Configurazione WIA per Chrome
È possibile aggiungere altri agenti utente o Chrome per la configurazione di ADFS che supporta WIA. In questo modo l'accesso trasparente alle applicazioni senza dover immettere manualmente le credenziali quando si accede a risorse protette da ADFS. Attenersi alla procedura seguente per abilitare WIA in Chrome:
Nella configurazione di AD FS aggiungere una stringa agente utente per Chrome nelle piattaforme basate su Windows:
Set-AdfsProperties -WIASupportedUserAgents (Get-ADFSProperties | Select -ExpandProperty WIASupportedUserAgents) + "Mozilla/5.0 (Windows NT)"
Analogamente, per Chrome in Apple macOS aggiungere la stringa dell'agente utente seguente alla configurazione di AD FS:
Set-AdfsProperties -WIASupportedUserAgents (Get-ADFSProperties | Select -ExpandProperty WIASupportedUserAgents) + "Mozilla/5.0 (Macintosh; Intel Mac OS X)"

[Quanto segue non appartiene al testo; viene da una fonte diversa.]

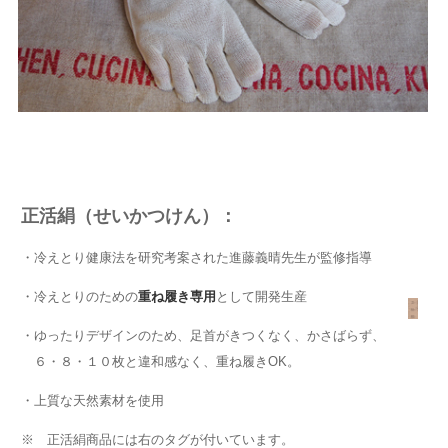
正活絹（せいかつけん）：
・冷えとり健康法を研究考案された進藤義晴先生が監修指導
・冷えとりのための
重ね履き専用
として開発生産
・ゆったりデザインのため、足首がきつくなく、かさばらず、
６・８・１０枚と違和感なく、重ね履きOK。
・上質な天然素材を使用
※ 正活絹商品には右のタグが付いています。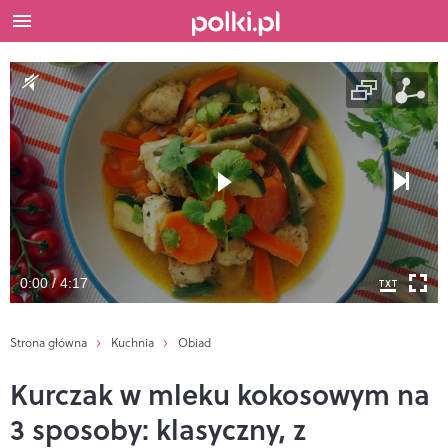
0:00 / 4:17
Strona główna
Kuchnia
Obiad
Kurczak w mleku kokosowym na
3 sposoby: klasyczny, z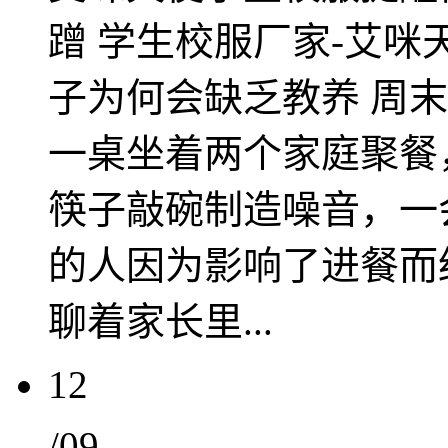
蹭 学生校服厂家-艾
子为何会缺乏教养 周
一桌坐着两个家庭聚餐
筷子敲碗制造噪音，一
的人因为影响了进餐而
聊着家长里...
12
/09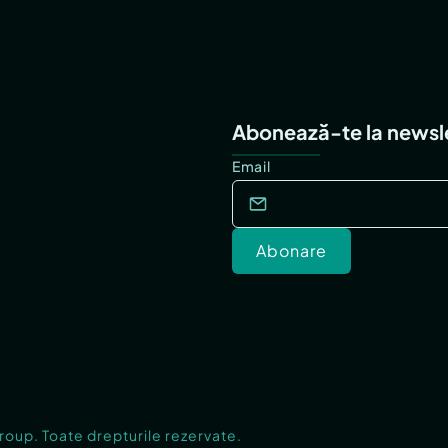
Abonează-te la newsl
Email
Abonare
Group. Toate drepturile rezervate.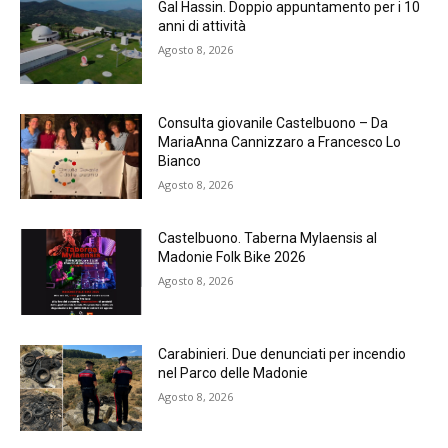
Gal Hassin. Doppio appuntamento per i 10
anni di attività
Agosto 8, 2026
Consulta giovanile Castelbuono – Da
MariaAnna Cannizzaro a Francesco Lo
Bianco
Agosto 8, 2026
Castelbuono. Taberna Mylaensis al
Madonie Folk Bike 2026
Agosto 8, 2026
Carabinieri. Due denunciati per incendio
nel Parco delle Madonie
Agosto 8, 2026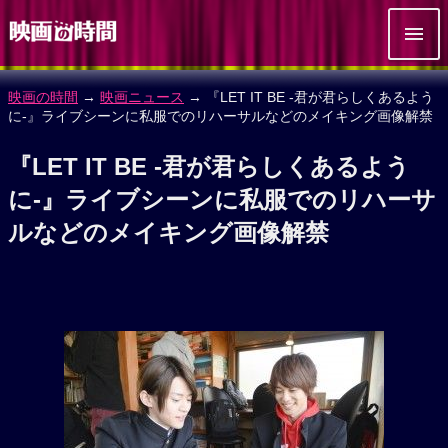
映画の時間
→
映画ニュース
→ 『LET IT BE -君が君らしくあるよう
に-』ライブシーンに私服でのリハーサルなどのメイキング画像解禁
『LET IT BE -君が君らしくあるよう
に-』ライブシーンに私服でのリハーサ
ルなどのメイキング画像解禁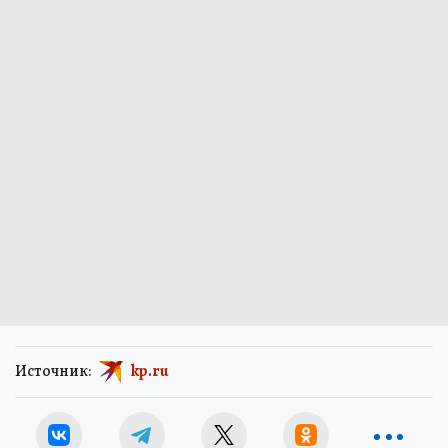
Источник:
kp.ru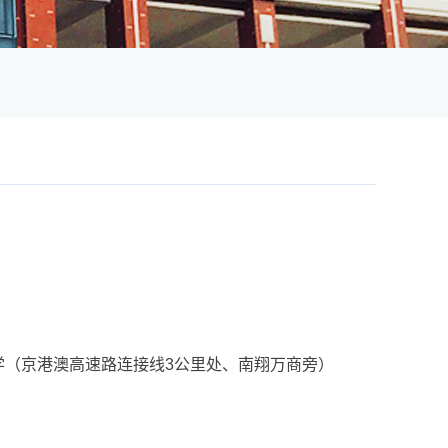
学（京港澳高速路连接线3公里处、南翔万商旁）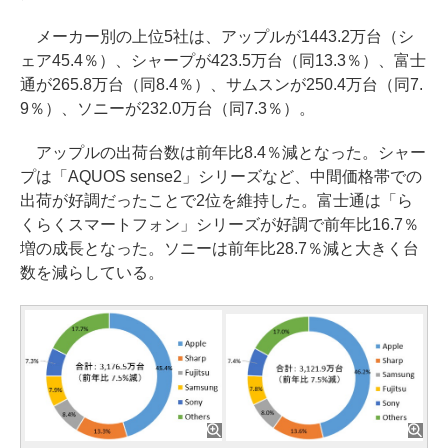
メーカー別の上位5社は、アップルが1443.2万台（シ
ェア45.4％）、シャープが423.5万台（同13.3％）、富士
通が265.8万台（同8.4％）、サムスンが250.4万台（同7.
9％）、ソニーが232.0万台（同7.3％）。
アップルの出荷台数は前年比8.4％減となった。シャー
プは「AQUOS sense2」シリーズなど、中間価格帯での
出荷が好調だったことで2位を維持した。富士通は「ら
くらくスマートフォン」シリーズが好調で前年比16.7％
増の成長となった。ソニーは前年比28.7％減と大きく台
数を減らしている。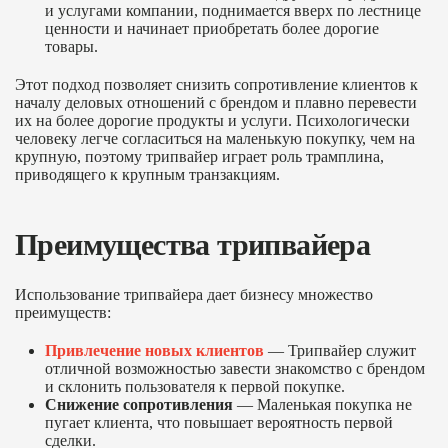
и услугами компании, поднимается вверх по лестнице
ценности и начинает приобретать более дорогие
товары.
Этот подход позволяет снизить сопротивление клиентов к
началу деловых отношений с брендом и плавно перевести
их на более дорогие продукты и услуги. Психологически
человеку легче согласиться на маленькую покупку, чем на
крупную, поэтому трипвайер играет роль трамплина,
приводящего к крупным транзакциям.
Преимущества трипвайера
Использование трипвайера дает бизнесу множество
преимуществ:
Привлечение новых клиентов
— Трипвайер служит
отличной возможностью завести знакомство с брендом
и склонить пользователя к первой покупке.
Снижение сопротивления
— Маленькая покупка не
пугает клиента, что повышает вероятность первой
сделки.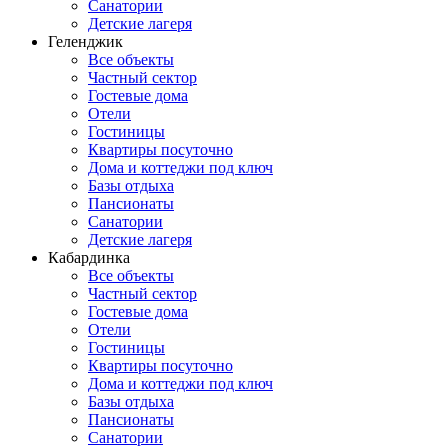
Санатории
Детские лагеря
Геленджик
Все объекты
Частный сектор
Гостевые дома
Отели
Гостиницы
Квартиры посуточно
Дома и коттеджи под ключ
Базы отдыха
Пансионаты
Санатории
Детские лагеря
Кабардинка
Все объекты
Частный сектор
Гостевые дома
Отели
Гостиницы
Квартиры посуточно
Дома и коттеджи под ключ
Базы отдыха
Пансионаты
Санатории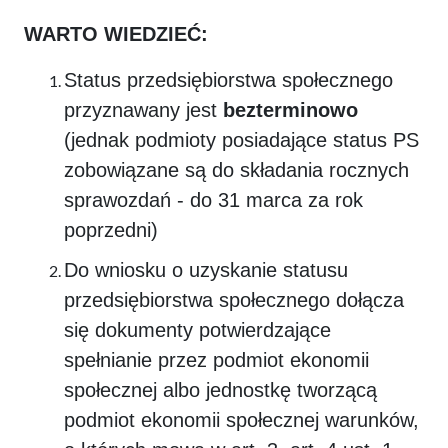
WARTO WIEDZIEĆ:
Status przedsiębiorstwa społecznego
przyznawany jest
bezterminowo
(jednak podmioty posiadające status PS
zobowiązane są do składania rocznych
sprawozdań - do 31 marca za rok
poprzedni)
Do wniosku o uzyskanie statusu
przedsiębiorstwa społecznego dołącza
się dokumenty potwierdzające
spełnianie przez podmiot ekonomii
społecznej albo jednostkę tworzącą
podmiot ekonomii społecznej warunków,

Verificare che la stringa dell'agente utente per Chrome sia ora impostata nelle proprietà di AD FS:
Get-AdfsProperties | Select -ExpandProperty WIASupportedUserAgents
Nota
Man mano che vengono rilasciati nuovi browser e dispositivi, è consigliabile riconciliare le funzionalità di tali agenti utente e aggiornare la configurazione di AD FS di conseguenza per ottimizzare l'esperienza di autenticazione dell'utente quando si usano i browser e i dispositivi. In particolare, è consigliabile valutare nuovamente la WIASupportedUserAgents impostazione in ADFS, quando si aggiunge un nuovo tipo di dispositivo o browser alla matrice di supporto per WIA.